I have been a doctor for 14 years, a wife for 16 years, a mother for 12 years, and a daughter and sister for 41 years. My professional life has revolved around caring for women of all ages. People sometimes ask, “Why Ob/Gyn? Why would I want to look at vaginas all day?” That’s the smallest part of what I spend time doing. Most of my time is spent educating women about their bodies, their symptoms, and the causes, their options for birth control, managing their menstrual cycles, and dealing with the challenges of being a female. I spend a significant amount of time reassuring patients that they are normal. My goal is to provide women with information that makes them feel empowered by their bodies. I am thrilled when I can educate a teen on all of her birth control options, and she gets all the reliable information about birth control and sex from me. I assure the patient that our conversation is confidential and that they are responsible for choosing the proper treatment.
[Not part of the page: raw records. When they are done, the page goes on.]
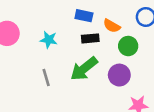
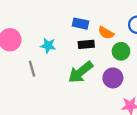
gray line: (46, 78) -> (32, 69), moved

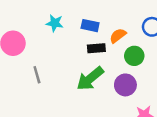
orange semicircle: (106, 33) -> (118, 36), turned 112
cyan star: (48, 46) -> (55, 23), moved

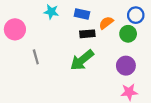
green circle: (134, 56) -> (128, 34), moved
purple circle: (125, 85) -> (126, 66), moved

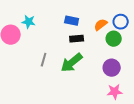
cyan star: (51, 12) -> (29, 22), moved
orange semicircle: (106, 23) -> (101, 25), moved
gray line: (36, 57) -> (44, 60), moved, turned 32

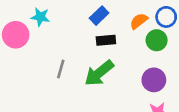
blue rectangle: (72, 21) -> (99, 16), turned -56

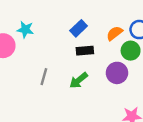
green arrow: (99, 73) -> (79, 80), size x0.7
purple circle: (154, 80) -> (117, 73), moved

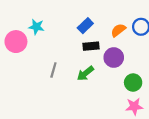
green circle: (131, 51) -> (133, 83), moved
purple circle: (117, 73) -> (114, 57), moved

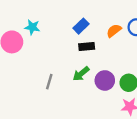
purple circle: (114, 57) -> (105, 80), moved
gray line: (53, 70) -> (49, 82), moved

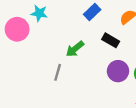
black rectangle: (87, 46) -> (111, 40), moved, turned 35
green arrow: (81, 74) -> (75, 49), moved

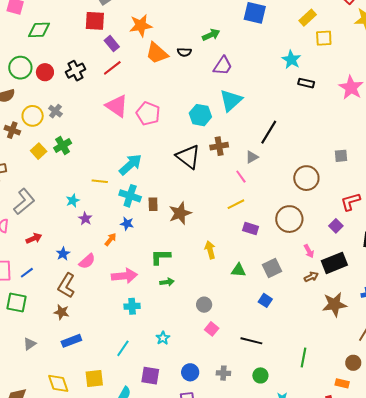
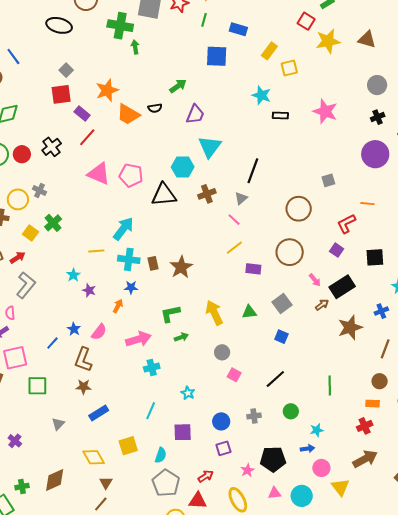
black triangle: (188, 157) -> (164, 195), moved, turned -32
red arrow: (34, 238) -> (18, 258), moved
yellow arrow: (210, 250) -> (214, 313), moved, size x1.4
blue line: (27, 273) -> (52, 343), moved
black line: (251, 341) -> (275, 379), turned -45

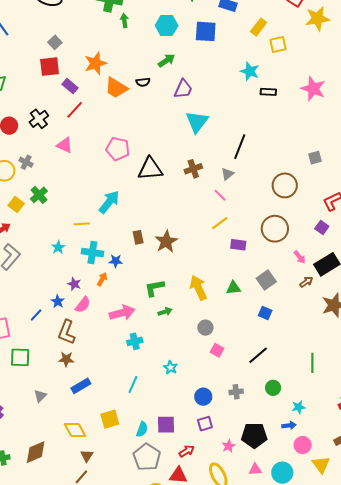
cyan hexagon: (183, 167) -> (167, 25), moved
pink triangle: (99, 174) -> (65, 145), moved, size x0.7
cyan cross: (129, 259) -> (92, 252), moved
purple star: (89, 290) -> (74, 284), moved
purple square: (183, 432) -> (166, 425), moved

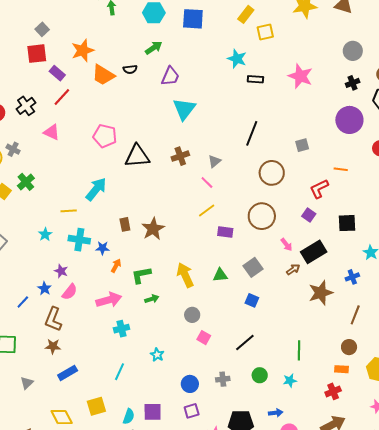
black line: (240, 147) -> (252, 133), moved
orange arrow: (102, 279) -> (116, 266), moved
cyan star: (299, 407) -> (290, 381), moved

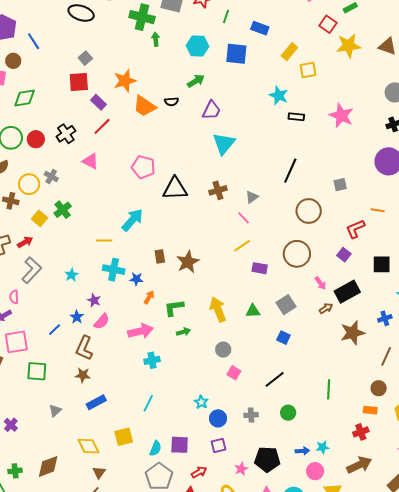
cyan star: (45, 234) -> (71, 275), moved
cyan star: (157, 355) -> (201, 402), moved
cyan star: (290, 381) -> (323, 447), moved

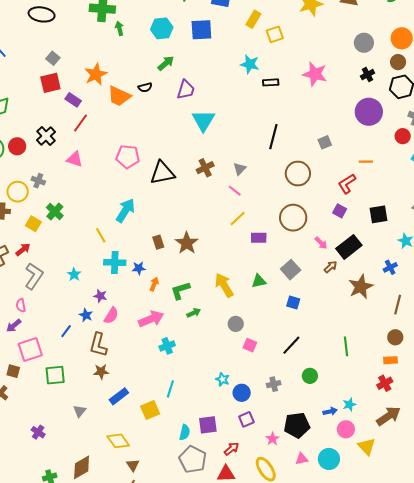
yellow line: (104, 240) -> (101, 235), turned 70
yellow square: (124, 437) -> (150, 410), moved

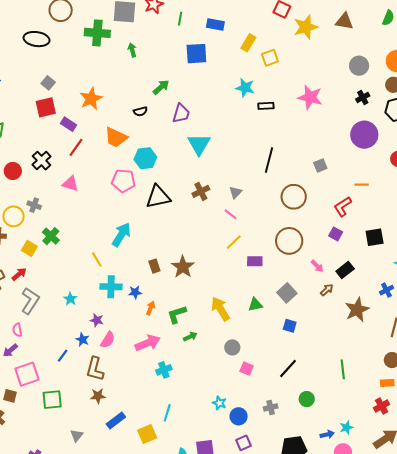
green arrow: (119, 28) -> (132, 50), moved
cyan hexagon: (162, 28) -> (145, 158), moved
orange trapezoid: (119, 96) -> (116, 137), moved
black rectangle: (349, 247) -> (345, 270), size x0.7

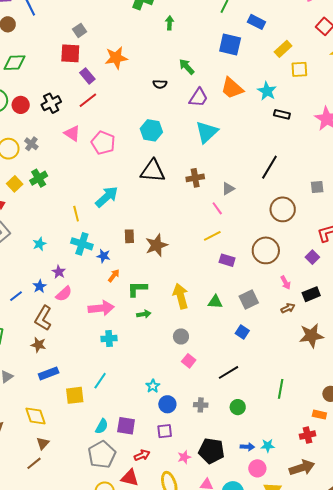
green arrow: (161, 87) -> (187, 67), turned -108
orange trapezoid: (116, 137) -> (232, 88), moved
pink pentagon: (123, 181) -> (103, 143), moved

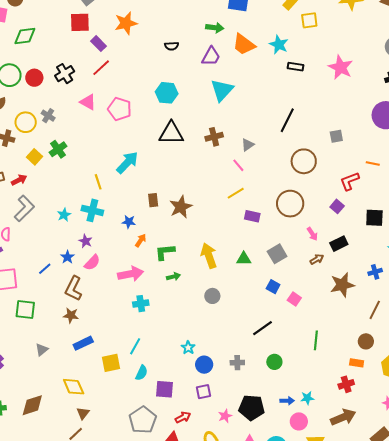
green arrow: (187, 67) -> (215, 28), moved, turned 144
cyan cross: (82, 244) -> (92, 210), moved
pink square: (189, 361) -> (294, 299), moved
cyan semicircle: (102, 426) -> (142, 373), moved

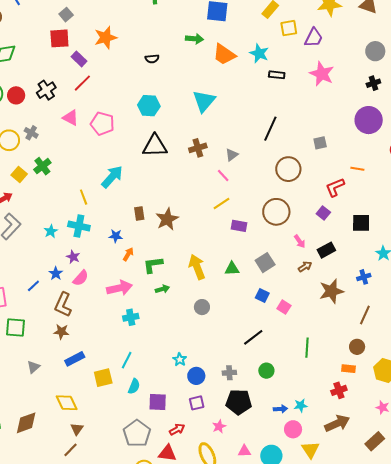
purple trapezoid: (211, 56) -> (314, 38), moved
black pentagon: (252, 408) -> (239, 402), moved

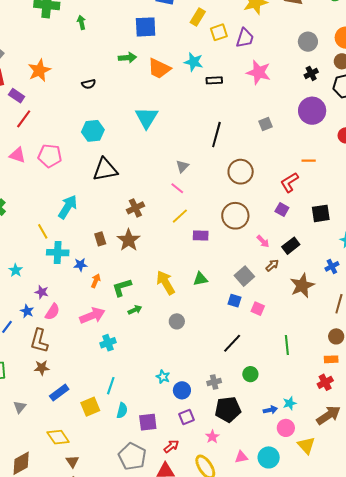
gray square: (320, 143) -> (265, 124), moved
brown cross: (198, 148) -> (135, 208), moved
cyan cross: (79, 226) -> (58, 253), moved
gray square: (265, 263) -> (244, 276), moved

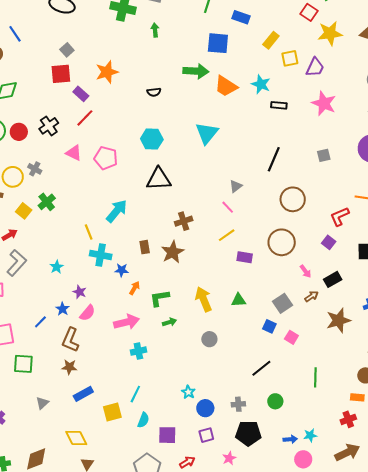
green arrow: (127, 58) -> (196, 71), size x1.4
Seeing an Ob/Gyn for the first time used to be a dreaded but necessary visit. A pelvic exam and Pap smear were often required to obtain birth control, even if the patient was not sexually active and using birth control for menstrual regulation. Nowadays, that is not the case. My first pelvic exam experience was less than ideal. I was in student health, separated by curtains from the other women, and the Nurse Practitioner performed an exam without explaining it, including a complete rectal exam. I was not expecting that! I grabbed my birth control pills and got out of there. I have told many patients this story to lessen the anxiety associated with their first pelvic exam. It’s a great ice-breaker and a reminder of the importance of taking the time to explain the necessary exam, showing the patient the speculum and how it works, and answering questions along the way. They understand that the exam should not be painful and that they are in control. If it hurts, we stop. If they are too uncomfortable to have an exam on the first visit, then we delay. Gone are the days of “just lay back and relax” or blaming the patient for the exam being painful.
Although I love all aspects of OB/Gyn, I especially love taking care of “the bookends” – adolescent females and their moms. The teens who need ALL the information to navigate the complex world of social media, sex, friendships, acne, menstrual irregularities, mood disturbance, and their mothers who frequently deal with similar issues related to perimenopause. I am fascinated by the dynamics between adolescents and their mothers. It is such a complicated time in both of their lives – emotional, hormonally tumultuous, and at times very stressful. I hope that through group programs related to adolescent education and the perimenopause transition, I can reach more women and empower them with the information they need to make their lives less difficult during those times in their lives.
Jennie Hauschka, MD is a board-certified Obstetrician/Gynecologist in Charlotte, NC, and CoAuthor of “The Chronicles of Women in White Coats 3.” She has been in private practice for ten years and is married with three children.